Kids were standing to see pirate of changing guard at Stockholm’s Royal Palace (Photo by the Author)

While I was impressed with such act, I reflected this to my own experience. I could only visit the Cambodia’s royal palace for the first time only when I was in grade 12 (the final year in high school degree) with other few friends as a study reward, meaning not everyone was entitled to such visit led by a teacher. Having said so, it means that such field visit was very limited in school agenda or let’s not hopes to be initiated by schoolteachers who were struggling to earn extra aside their official teaching time to support their low salary.

Despite of this, similar approach to have such field trip for students are seen in some private schools in Cambodia which is good expose but this shall be initiated in public schools too so that every kids would has access and learn from such extra activities and this requires sufficient funding in education program as well as the teacher’s salary.

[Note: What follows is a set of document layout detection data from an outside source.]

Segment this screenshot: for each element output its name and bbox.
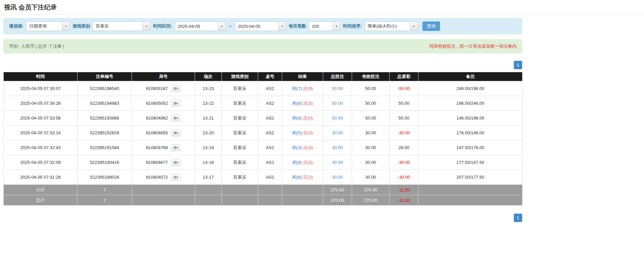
chevron-down-icon[interactable]: ▾ — [333, 22, 340, 31]
video-replay-icon — [174, 175, 178, 179]
cell-valid-bet: 30.00 — [352, 126, 390, 140]
select-type-input[interactable] — [27, 22, 62, 31]
pagination-page-button[interactable]: 1 — [514, 61, 522, 69]
cell-round-id: 610805052 — [132, 96, 195, 111]
col-header-remark: 备注 — [418, 72, 523, 81]
cell-total-bet: 30.00 — [323, 155, 352, 170]
date-from-input[interactable] — [175, 22, 218, 31]
cell-session: 13-18 — [195, 155, 222, 170]
video-replay-button[interactable] — [171, 100, 181, 107]
date-to-picker[interactable]: ▾ — [235, 21, 286, 31]
date-to-input[interactable] — [235, 22, 278, 31]
page-title: 视讯 会员下注纪录 — [4, 3, 640, 12]
total-bet-link[interactable]: 50.00 — [332, 101, 343, 106]
cell-remark: 146.00/196.00 — [418, 111, 523, 126]
video-replay-button[interactable] — [171, 129, 181, 136]
round-number: 610804855 — [146, 130, 168, 135]
select-type-combobox[interactable]: ▾ — [26, 21, 70, 31]
page-size-label: 每页笔数 — [289, 23, 306, 29]
chevron-down-icon[interactable]: ▾ — [410, 22, 417, 31]
cell-session: 13-22 — [195, 96, 222, 111]
total-bet-link[interactable]: 30.00 — [332, 175, 343, 180]
valid-bet-notice-text: 同局有效投注，统一计算在该局第一张注单内 — [429, 43, 516, 49]
pagination-bottom: 1 — [3, 214, 522, 222]
cell-table-no: AS2 — [258, 96, 282, 111]
sort-order-input[interactable] — [365, 22, 410, 31]
cell-round-id: 610804677 — [132, 155, 195, 170]
page-size-combobox[interactable]: ▾ — [309, 21, 340, 31]
video-replay-button[interactable] — [171, 115, 181, 122]
cell-bet-id: 522395189028 — [78, 170, 132, 185]
total-bet-link[interactable]: 50.00 — [332, 116, 343, 121]
result-player: 闲(7) — [292, 86, 302, 91]
cell-valid-bet: 30.00 — [352, 155, 390, 170]
round-number: 610805052 — [146, 101, 168, 106]
pagination-page-button[interactable]: 1 — [514, 214, 522, 222]
table-body: 2025-04-05 07:35:07 522395196540 6108051… — [4, 81, 523, 185]
col-header-result: 结果 — [282, 72, 323, 81]
grand-total-count: 7 — [78, 195, 132, 206]
result-banker: 庄(4) — [303, 145, 313, 150]
video-replay-icon — [174, 116, 178, 120]
total-bet-link[interactable]: 50.00 — [332, 86, 343, 91]
cell-table-no: AS2 — [258, 126, 282, 140]
cell-remark: 246.00/196.00 — [418, 81, 523, 96]
cell-session: 13-19 — [195, 140, 222, 155]
cell-payout: 28.50 — [390, 140, 418, 155]
video-replay-button[interactable] — [171, 174, 181, 181]
cell-time: 2025-04-05 07:35:07 — [4, 81, 78, 96]
table-row: 2025-04-05 07:32:09 522395190416 6108046… — [4, 155, 523, 170]
cell-total-bet: 50.00 — [323, 111, 352, 126]
cell-bet-id: 522395193988 — [78, 111, 132, 126]
video-replay-button[interactable] — [171, 144, 181, 151]
bets-table: 时间 注单编号 局号 场次 游戏类别 桌号 结果 总投注 有效投注 总派彩 备注… — [3, 72, 523, 206]
cell-result: 闲(5) 庄(0) — [282, 126, 323, 140]
subtotal-row: 小计 7 270.00 270.00 -11.50 — [4, 185, 523, 195]
grand-total-label: 总计 — [4, 195, 78, 206]
chevron-down-icon[interactable]: ▾ — [143, 22, 150, 31]
cell-payout: -50.00 — [390, 81, 418, 96]
cell-valid-bet: 50.00 — [352, 81, 390, 96]
grand-total-total-bet: 270.00 — [323, 195, 352, 206]
game-type-label: 游戏类别 — [72, 23, 90, 29]
cell-valid-bet: 50.00 — [352, 96, 390, 111]
sort-order-combobox[interactable]: ▾ — [365, 21, 418, 31]
col-header-game-type: 游戏类别 — [222, 72, 258, 81]
date-from-picker[interactable]: ▾ — [175, 21, 226, 31]
grand-total-valid-bet: 270.00 — [352, 195, 390, 206]
total-bet-link[interactable]: 30.00 — [332, 160, 343, 165]
video-replay-button[interactable] — [171, 85, 181, 92]
total-bet-link[interactable]: 30.00 — [332, 145, 343, 150]
subtotal-valid-bet: 270.00 — [352, 185, 390, 195]
cell-payout: 50.00 — [390, 111, 418, 126]
result-banker: 庄(5) — [303, 160, 313, 165]
cell-payout: 50.00 — [390, 96, 418, 111]
subtotal-payout: -11.50 — [390, 185, 418, 195]
cell-valid-bet: 30.00 — [352, 170, 390, 185]
chevron-down-icon[interactable]: ▾ — [278, 22, 286, 31]
cell-session: 13-23 — [195, 81, 222, 96]
video-replay-button[interactable] — [171, 159, 181, 166]
cell-payout: -30.00 — [390, 170, 418, 185]
cell-game-type: 百家乐 — [222, 96, 258, 111]
total-bet-link[interactable]: 30.00 — [332, 130, 343, 135]
result-banker: 庄(5) — [303, 101, 313, 106]
video-replay-icon — [174, 146, 178, 149]
result-banker: 庄(0) — [303, 130, 313, 135]
page-size-input[interactable] — [309, 22, 333, 31]
game-type-combobox[interactable]: ▾ — [93, 21, 150, 31]
chevron-down-icon[interactable]: ▾ — [218, 22, 226, 31]
cell-result: 闲(7) 庄(9) — [282, 81, 323, 96]
grand-total-row: 总计 7 270.00 270.00 -11.50 — [4, 195, 523, 206]
search-button[interactable]: 查询 — [423, 21, 440, 31]
cell-bet-id: 522395194983 — [78, 96, 132, 111]
cell-result: 闲(8) 庄(5) — [282, 155, 323, 170]
game-type-input[interactable] — [93, 22, 143, 31]
cell-remark: 207.50/177.50 — [418, 170, 523, 185]
cell-time: 2025-04-05 07:32:09 — [4, 155, 78, 170]
cell-result: 闲(8) 庄(5) — [282, 96, 323, 111]
table-row: 2025-04-05 07:35:07 522395196540 6108051… — [4, 81, 523, 96]
cell-total-bet: 30.00 — [323, 170, 352, 185]
currency-total-text: 币别 : 人民币 | 总共 :7 注单 | — [9, 43, 64, 49]
chevron-down-icon[interactable]: ▾ — [62, 22, 69, 31]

Another component that I learned from a study visit is the fact that Sweden is already advanced at openness and compulsory to include “sexual rights” as part of their educational curriculum for kids from age 13 to 19 years old. Such educational platform allows students to openly learn the issue around sexual rights but this was believed a step forward to raise kids awareness to different gender identity and sexual orientation so that this would tackle on the discrimination against sexuality. What I gathered from the communication I had with few Cambodians who were also impressed at this openness approach with kids on sexuality in Sweden was that they would be still hesitate, although they well understood the topic, to accept such thing adopted in Cambodia if to reflect from parents’ point of view. They suggested for those including I myself who were trying to get their opinion on matter to wait until these people have our own kids. I could understand their concern with tradition we had been used to and while Cambodia’s education system is not that advance compared to Sweden, but Sweden also experienced similar tradition’s clashes until they could have a smooth transformation. It thus requires us to learn and see what and where we could start from it.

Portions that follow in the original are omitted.